A Priori Sensitivity Analyses

  • Effects of whether or not studies allowed multiple sustained inflations

  • Effects of the methodological quality of trials (to ascertain whether studies with high risk of bias overestimated treatment effects)


Consensus on Science


The SysRev identified 10 eligible RCTs including 1502 newborn infants. From analysis of this evidence, the NLS Task Force developed a draft CoSTR that was posted on the ILCOR website for a 2-week public commenting period beginning February 17, 2020. The Justification section was revised to address the public comments.

 

For the primary outcome of death before discharge, evidence of low certainty (downgraded for risk of bias and inconsistency) from 10 RCTs57–66 enrolling 1502 preterm newborns who received PPV for bradycardia or ineffective respirations at birth showed no significant benefit or harm from initiating PPV with sustained inflation greater than 1 second compared with initiating PPV with intermittent inflations lasting 1 second or less. See Table 2.
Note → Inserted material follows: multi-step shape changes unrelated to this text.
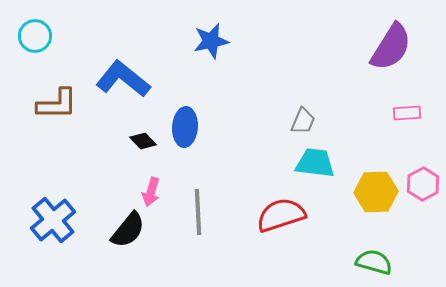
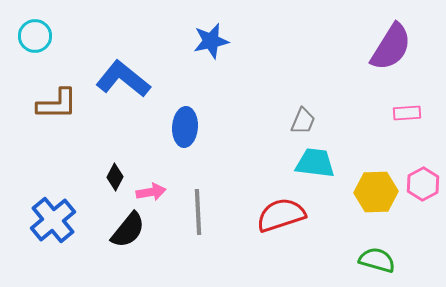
black diamond: moved 28 px left, 36 px down; rotated 72 degrees clockwise
pink arrow: rotated 116 degrees counterclockwise
green semicircle: moved 3 px right, 2 px up
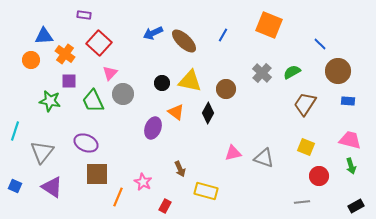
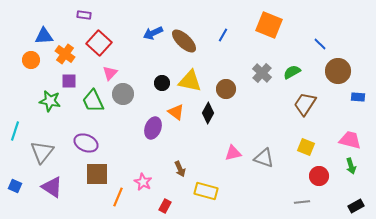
blue rectangle at (348, 101): moved 10 px right, 4 px up
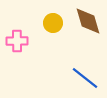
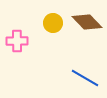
brown diamond: moved 1 px left, 1 px down; rotated 28 degrees counterclockwise
blue line: rotated 8 degrees counterclockwise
For the secondary critical long-term neurodevelopmental outcomes and death at latest follow-up, no studies were identified. The remainder of the secondary
outcomes are reported in
Table 2.

 

Table 2. Meta-analysis of RCTs Comparing Initiation of PPV With Sustained Inflation(s) Greater Than 1 Second Versus Initiation of PPV With Intermittent  Inflations, Last 1 Second or Less per Breath.

 


Subgroup Analysis for Primary Outcome


Subgroup Newborns Less Than 28+0 Weeks.

 

For the critical outcome of death before discharge, low-certainty evidence (downgraded for risk of bias and imprecision) from 5 RCTs57,58,61,62,65 enrolling 862 preterm newborns who received PPV for bradycardia or ineffective respirations at birth showed evidence of potential harm from initiating PPV with sustained inflation(s) greater than 1 second compared with initiating PPV with intermittent inflations lasting 1 second or less per breath (RR, 1.38; 95% CI, 1.00–1.91; I2, 0%; 46 more patients/1000 died before hospital discharge with sustained inflation(s) [0 fewer to 110 more per 1000]). The number needed to harm is 22 (95% CI, 9–1000 or greater).


Subgroup Newborns 28+1 Weeks to 31+6 Weeks of Age.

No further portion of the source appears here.